Richard Cohen is a lecturer, writer, and "sexual reorientation coach" who uses sexual reorientation therapy (also called "reparative therapy" or "conversion therapy") to attempt to change gay men into heterosexual men.[1] He has been called one of America's leading practitioners of conversion therapy.[2] He gives lectures and seminars on his ideas, which he published in Coming Out Straight (2001) through a vanity book publisher. His theories are inconsistent with the mainstream medical view of sexual orientation,[3] and other reparative therapy advocates have condemned Cohen's techniques.[4][5]

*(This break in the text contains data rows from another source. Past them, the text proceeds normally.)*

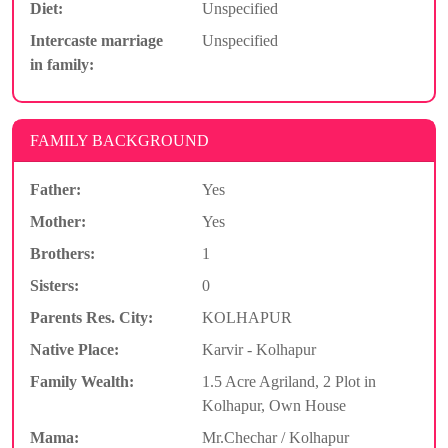
Diet:
Unspecified
Intercaste marriage
Unspecified
in family:
FAMILY BACKGROUND
Father:
Yes
Mother:
Yes
Brothers:
1
Sisters:
0
Parents Res. City:
KOLHAPUR
Native Place:
Karvir - Kolhapur
Family Wealth:
1.5 Acre Agriland, 2 Plot in
Kolhapur, Own House
Mama:
Mr.Chechar / Kolhapur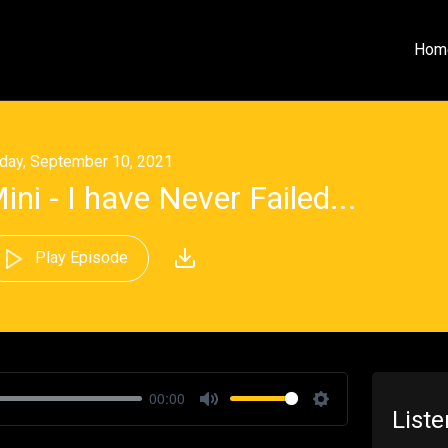
Hom
iday, September 10, 2021
ini - I have Never Failed...
Play Episode
00:00
List
Mute
Settings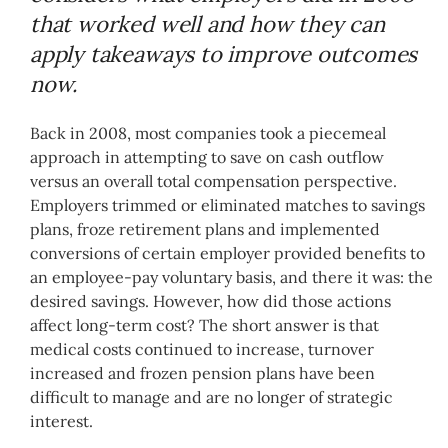
that worked well and how they can
apply takeaways to improve outcomes
now.
Back in 2008, most companies took a piecemeal
approach in attempting to save on cash outflow
versus an overall total compensation perspective.
Employers trimmed or eliminated matches to savings
plans, froze retirement plans and implemented
conversions of certain employer provided benefits to
an employee-pay voluntary basis, and there it was: the
desired savings. However, how did those actions
affect long-term cost? The short answer is that
medical costs continued to increase, turnover
increased and frozen pension plans have been
difficult to manage and are no longer of strategic
interest.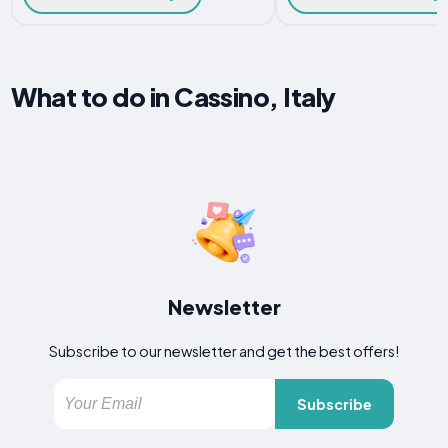
What to do in Cassino, Italy
Newsletter
Subscribe to our newsletter and get the best offers!
Subscribe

Cohen lives in Washington DC with his family.[6] He offers commercial teleconferencing classes on topics such as "assist[ing parents] help their children who experience same-sex attractions... [to] heal and fulfill their innate heterosexual potential" and "present[ing]... a clear and comprehensive plan for transitioning from a homosexual to a heterosexual orientation."[7] He also travels on a lecture circuit discussing similar topics.[8]

Biography Edit

A family friend repeatedly molested Cohen when he was 6 years old.[1] Cohen said that this provided the affection he craved from his father, and that he repressed the memories of molestation until he was 30 and in therapy. He was openly and actively gay while attending Boston University as an undergraduate, but spent years in intensive psychiatric treatment trying to change his sexual orientation.[1]

Cohen joined the Unification Church in 1975. This church is known for a strongly anti-gay stance. Their leader, Sun Myung Moon stated that "homosexuals... are like dirty dung eating dogs"[9] and prophesied that "gays will be eliminated" in a "purge on God's orders".[10] After nearly a decade of celibacy, he married a woman of the same religion in 1982. After his first two of his three children were born, Cohen began an affair with a man in New York whom he described as his "boyfriend" and whom he frequently traveled to see. The affair lasted three years.[1] Cohen references this time as a period of turmoil that led him to pursue healing from his past.[11] He states that he changed his sexual orientation from gay to straight and cites his own experiences as proof that a person's sexuality can change and that gay people are not born as such but rather become so through complex life experiences.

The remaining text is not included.